Memorias de extinción 11

Andrés
Castillo de Huesos
Published in
3 min readJul 31, 2018

Sentía los parpados como si pesaran cien kilos cada uno. La llama ya apaciguaba y estaba por apagarse. No tenía nada de motivación para pararme y echar más leña. El viento rugía afuera en plena tormenta, golpeando la puertita de madera que cerraba la ventana. Estaba de brazos cruzados, abrazándome a mí misma en un vano intento por darme calor y dejar de temblar de frío. Fue en ese momento cuando dos trozos de madera cayeron en la fogata.

Era Andrea, parada detrás de mí con otros dos trozos de madera en los brazos. De alguna manera se había zafado de los regordetes y arrugados brazos de Isabel, quien la abrazaba mientras dormía. Lanzó los otros dos pedazos y la llama se avivó un poco. Luego se sentó a mi lado y estiro sus brazos, acercando las manos al fuego para tomar calor.

Sus facciones eran hermosas y su rostro mantenía una seriedad poco común para una niña de su edad. Había pasado por mucho. Eso se notaba.

–¿No podías dormir? –Pregunté, intentando evitar un silencio incomodo, por lo menos para mí.

Asintió. No dijo más nada. La misión conversación parecía que iba a ser un fracaso.

–¿Cómo te sientes? –Intenté nuevamente. De verdad no sabía qué más preguntar.

Se encogió de hombros. Definitivamente no planeaba entablar conversación conmigo. “Está bien”, pensé, “lo dejaremos así”.

Los minutos pasaron y el sueño empezó a pesarle casi tanto o más que a mí. Su cabeza tambaleaba y caía, hacía vanos intentos por mantenerse despierta pero poco a poco iba reclinándose hacia mí cuerpo, hasta caer rendida en mi regazo.

La vi dormir, placida, pacifica, inocente. Y una sensación de paz y tranquilidad se apodero de mí. Una que no sentía desde mucho tiempo. Mis ojos empezaron a cerrarse y por primera vez en más de dos años sentía que dormiría sin pesadilla alguna que atormentara mi sueño. Entonces apareció ella.

–¿Puedo unirme? –Se escuchó la voz chillona desde atrás –Tengo mucho, mucho frío.

Sarah se abrió paso desde la puerta de la habitación donde dormía con Alejandro, Eduardo y William hasta la fogata donde estábamos sentadas. Tomó uno de los banquillos y lo colocó a mi lado. “Maldito sea todo”.

–Que soberana ladilla este frío –Quejó, mientras se sentaba –. No me deja dormir.

No podría saber con exactitud la fuerza de mi mirada, pero no la podría describir como nada menos que asesina. Sarah era un producto de la vida fácil. Una chica que nunca conoció la palabra trabajo antes de la aparición del virus. Que lo único que le enorgullecía en su vida era su larga cabellera negra y su cuerpo, que debo admitir era hermoso. Era hija de un prominente empresario dueño de cadenas de televisión y radio a nivel nacional e internacional que luego pasó a ser uno de los políticos más importantes de la oposición venezolana.
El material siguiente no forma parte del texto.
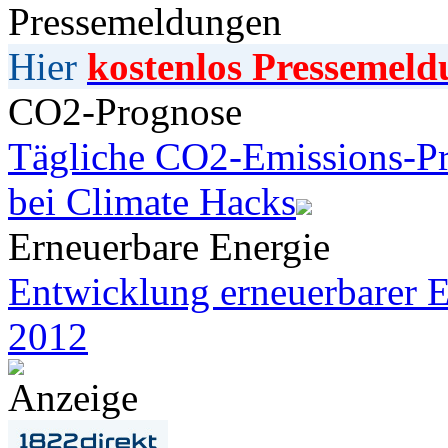
Pressemeldungen
Hier
kostenlos Pressemeld
CO2-Prognose
Tägliche CO2-Emissions-Pr
bei Climate Hacks
Erneuerbare Energie
Entwicklung erneuerbarer E
2012
Anzeige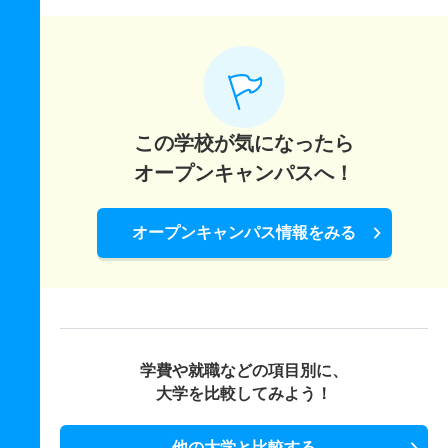
この学校が気になったら
オープンキャンパスへ！
オープンキャンパス情報をみる
学費や就職などの項目別に、
大学を比較してみよう！
他の大学と比較する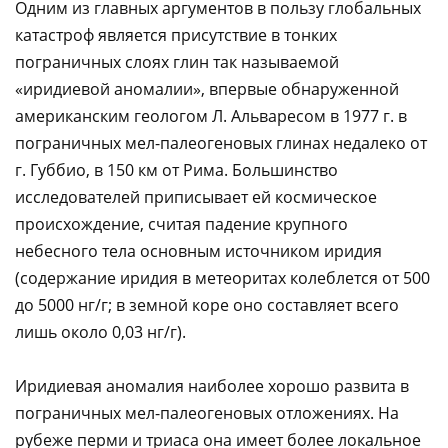
Одним из главных аргументов в пользу глобальных
катастроф является присутствие в тонких
пограничных слоях глин так называемой
«иридиевой аномалии», впервые обнаруженной
американским геологом Л. Альваресом в 1977 г. в
пограничных мел-палеогеновых глинах недалеко от
г. Губбио, в 150 км от Рима. Большинство
исследователей приписывает ей космическое
происхождение, считая падение крупного
небесного тела основным источником иридия
(содержание иридия в метеоритах колеблется от 500
до 5000 нг/г; в земной коре оно составляет всего
лишь около 0,03 нг/г).
Иридиевая аномалия наиболее хорошо развита в
пограничных мел-палеогеновых отложениях. На
рубеже перми и триаса она имеет более локальное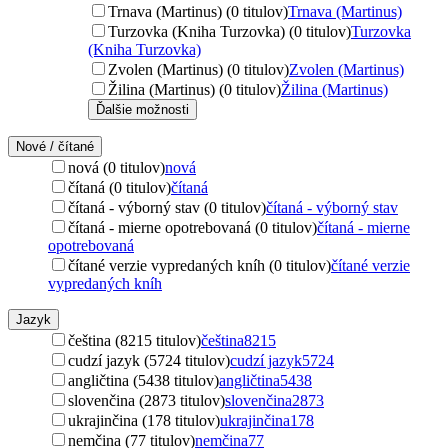
Trnava (Martinus) (0 titulov)
Trnava (Martinus)
Turzovka (Kniha Turzovka) (0 titulov)
Turzovka
(Kniha Turzovka)
Zvolen (Martinus) (0 titulov)
Zvolen (Martinus)
Žilina (Martinus) (0 titulov)
Žilina (Martinus)
Ďalšie možnosti
Nové / čítané
nová (0 titulov)
nová
čítaná (0 titulov)
čítaná
čítaná - výborný stav (0 titulov)
čítaná - výborný stav
čítaná - mierne opotrebovaná (0 titulov)
čítaná - mierne
opotrebovaná
čítané verzie vypredaných kníh (0 titulov)
čítané verzie
vypredaných kníh
Jazyk
čeština (8215 titulov)
čeština
8215
cudzí jazyk (5724 titulov)
cudzí jazyk
5724
angličtina (5438 titulov)
angličtina
5438
slovenčina (2873 titulov)
slovenčina
2873
ukrajinčina (178 titulov)
ukrajinčina
178
nemčina (77 titulov)
nemčina
77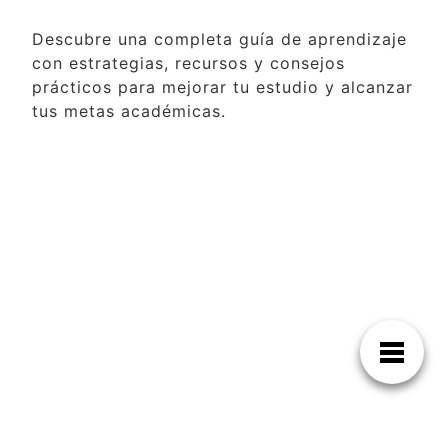
Descubre una completa guía de aprendizaje
con estrategias, recursos y consejos
prácticos para mejorar tu estudio y alcanzar
tus metas académicas.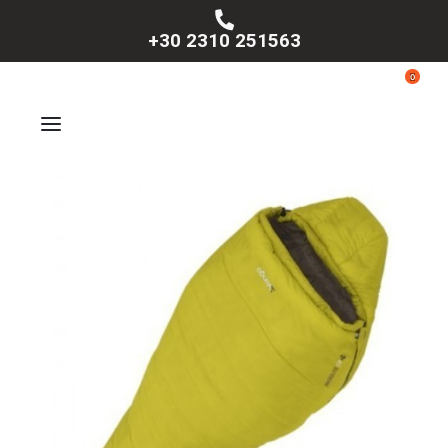
+30 2310 251563
0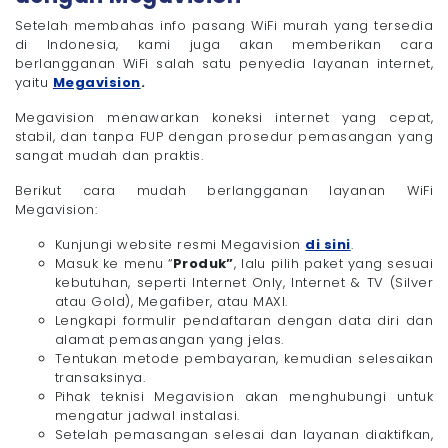
Setelah membahas info pasang WiFi murah yang tersedia
di Indonesia, kami juga akan memberikan cara
berlangganan WiFi salah satu penyedia layanan internet,
yaitu
Megavision
.
Megavision menawarkan koneksi internet yang cepat,
stabil, dan tanpa FUP dengan prosedur pemasangan yang
sangat mudah dan praktis.
Berikut cara mudah berlangganan layanan WiFi
Megavision:
Kunjungi website resmi Megavision
di sini
.
Masuk ke menu “
Produk”
, lalu pilih paket yang sesuai
kebutuhan, seperti Internet Only, Internet & TV (Silver
atau Gold), Megafiber, atau MAXI.
Lengkapi formulir pendaftaran dengan data diri dan
alamat pemasangan yang jelas.
Tentukan metode pembayaran, kemudian selesaikan
transaksinya.
Pihak teknisi Megavision akan menghubungi untuk
mengatur jadwal instalasi.
Setelah pemasangan selesai dan layanan diaktifkan,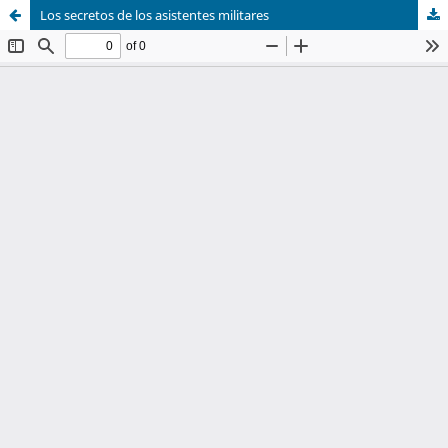
Los secretos de los asistentes militares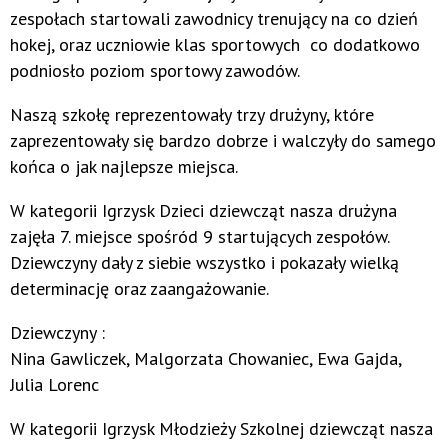
zespołach startowali zawodnicy trenujący na co dzień
hokej, oraz uczniowie klas sportowych co dodatkowo
podniosło poziom sportowy zawodów.
Naszą szkołę reprezentowały trzy drużyny, które
zaprezentowały się bardzo dobrze i walczyły do samego
końca o jak najlepsze miejsca.
W kategorii Igrzysk Dzieci dziewcząt nasza drużyna
zajęła 7. miejsce spośród 9 startujących zespołów.
Dziewczyny dały z siebie wszystko i pokazały wielką
determinację oraz zaangażowanie.
Dziewczyny :
Nina Gawliczek, Malgorzata Chowaniec, Ewa Gajda,
Julia Lorenc
W kategorii Igrzysk Młodzieży Szkolnej dziewcząt nasza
A veces sentía lastima por ella. Su padre, junto a la mayoría de los políticos importantes tanto de gobierno como de oposición escapó del país tan pronto se conoció la magnitud del virus. Dejándola a sobrevivir por su cuenta. Los capitanes habían abandonado el barco. Pero sobre todo sentía desagrado, especialmente cada vez que recordaba cómo durante una de las excursiones a la ciudad en busca de recursos llenó un gran espacio de su bolso con cremas faciales para mantener su rostro suave y libre de acné. Era la única del grupo que no había aprendido a manejar el fusil porque le parecía muy pesado.

La odiaba.

–El frío en los pies me tiene vuelta loca –Aún se quejaba–. Y el Alejandro se está lanzando sendos peos. No deja dormir.

La ignoré. Intenté cerrar los ojos y entregarme al sueño nuevamente. No tuve éxito.